WHAT THIS TASK INVOLVES. Reproduce every line in the material below that holds "system".

SUPPLIED INFORMATION.
######

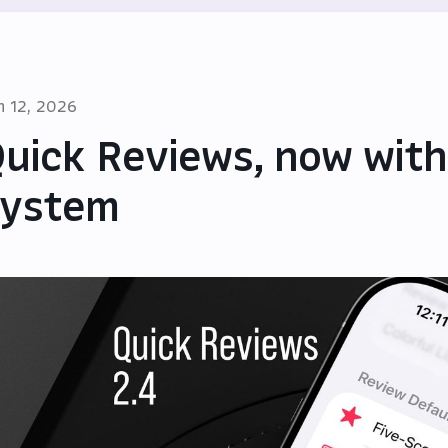
n 12, 2026
uick Reviews, now with
system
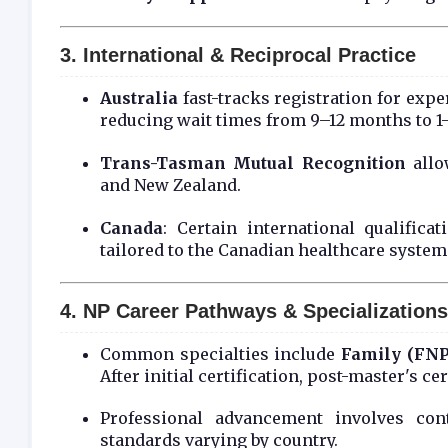
3. International & Reciprocal Practice
Australia
fast-tracks registration for exp
reducing wait times from 9–12 months to 
Trans-Tasman Mutual Recognition
allo
and New Zealand.
Canada
: Certain international qualific
tailored to the Canadian healthcare system
4. NP Career Pathways & Specializations
Common specialties include
Family (FNP
After initial certification, post-master's c
Professional advancement involves cont
standards varying by country.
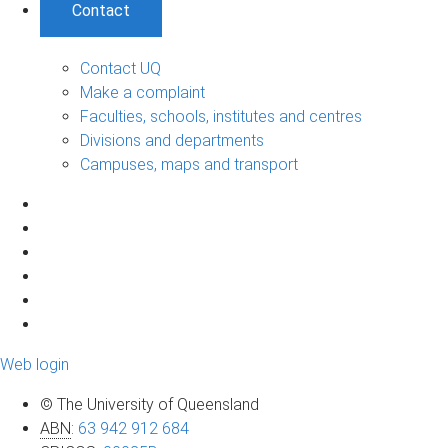
Contact
Contact UQ
Make a complaint
Faculties, schools, institutes and centres
Divisions and departments
Campuses, maps and transport
Web login
© The University of Queensland
ABN
:
63 942 912 684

######

ANSWER BOX.
system
tailored to the Canadian healthcare system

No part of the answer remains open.